## Problem description
In the records below, some lines hold the word "border". Copy each of those lines.

[Source records]
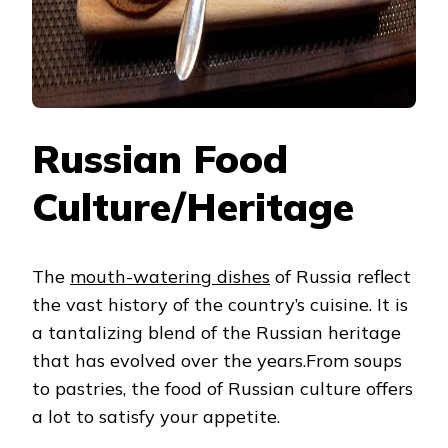
Russian Food
Culture/Heritage
The
mouth-watering dishes
of Russia reflect
the vast history of the country’s cuisine. It is
a tantalizing blend of the Russian heritage
that has evolved over the years.From soups
to pastries, the food of Russian culture
offers
a lot to satisfy your appetite.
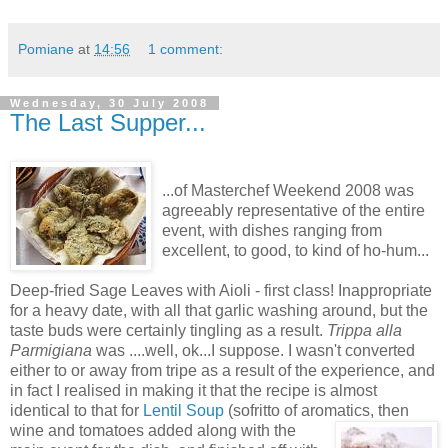
Pomiane
at
14:56
1 comment:
Wednesday, 30 July 2008
The Last Supper...
...of Masterchef Weekend 2008 was
agreeably representative of the entire
event, with dishes ranging from
excellent, to good, to kind of ho-hum...
Deep-fried Sage Leaves with Aioli - first class! Inappropriate
for a heavy date, with all that garlic washing around, but the
taste buds were certainly tingling as a result.
Trippa alla
Parmigiana
was ....well, ok...I suppose. I wasn't converted
either to or away from tripe as a result of the experience, and
in fact I realised in making it that the recipe is almost
identical to that for
Lentil Soup
(sofritto of aromatics, then
wine and tom
atoes added along with the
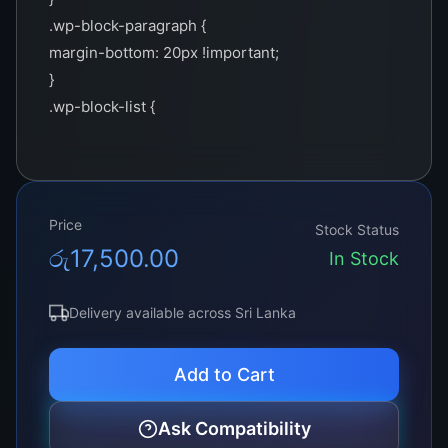
.wp-block-paragraph {
margin-bottom: 20px !important;
}
.wp-block-list {
margin-bottom: 20px !important;
}
.wp-block-quote {
background-color: #f2f2f2 !important;
Price
Stock Status
border-left: 4px solid #00c2ff !important;
රු
17,500.00
In Stock
padding: 10px 20px !important;
margin: 0 !important;
Delivery available across Sri Lanka
}
.product-summary-box {
Add to Cart
background-color: #001f33 !important;
border: 2px solid #00c2ff !important;
Ask Compatibility
padding: 15px !important;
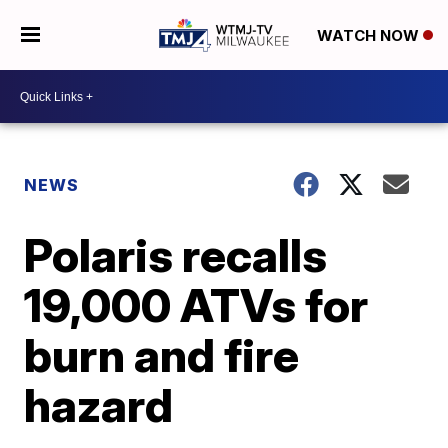
WATCH NOW
NEWS
Polaris recalls
19,000 ATVs for
burn and fire
hazard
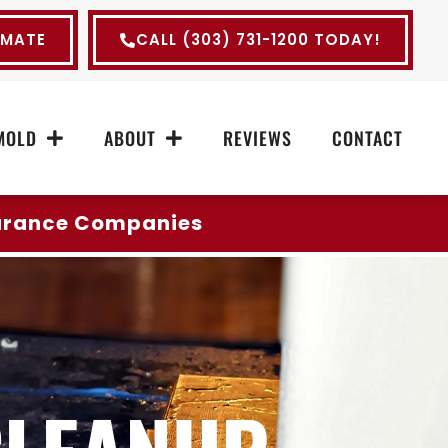
IMATE
CALL (303) 731-1200 TODAY!
MOLD
ABOUT
REVIEWS
CONTACT
surance Companies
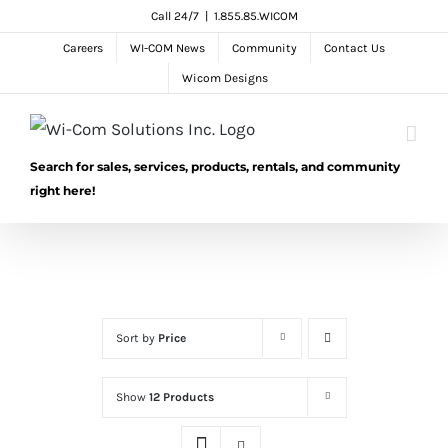
Skip
Call 24/7
|
1.855.85.WICOM
to
Careers
WI-COM News
Community
Contact Us
content
Wicom Designs
Search for sales, services, products, rentals, and community
right here!
Sort by
Price
Show
12 Products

## Your response
border-left: 4px solid #00c2ff !important;
border: 2px solid #00c2ff !important;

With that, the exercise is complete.